(Extracted page text data)
——

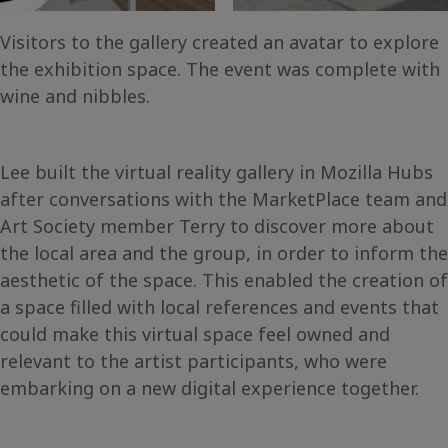
Visitors to the gallery created an avatar to explore
the exhibition space. The event was complete with
wine and nibbles.
Lee built the virtual reality gallery in Mozilla Hubs
after conversations with the MarketPlace team and
Art Society member Terry to discover more about
the local area and the group, in order to inform the
aesthetic of the space. This enabled the creation of
a space filled with local references and events that
could make this virtual space feel owned and
relevant to the artist participants, who were
embarking on a new digital experience together.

——

> **PROBLEM STATEMENT**
No pictures belong in the copy; output every record exactly.

> **OUTPUT OF THE TASK**
Visitors to the gallery created an avatar to explore
the exhibition space. The event was complete with
wine and nibbles.
Lee built the virtual reality gallery in Mozilla Hubs
after conversations with the MarketPlace team and
Art Society member Terry to discover more about
the local area and the group, in order to inform the
aesthetic of the space. This enabled the creation of
a space filled with local references and events that
could make this virtual space feel owned and
relevant to the artist participants, who were
embarking on a new digital experience together.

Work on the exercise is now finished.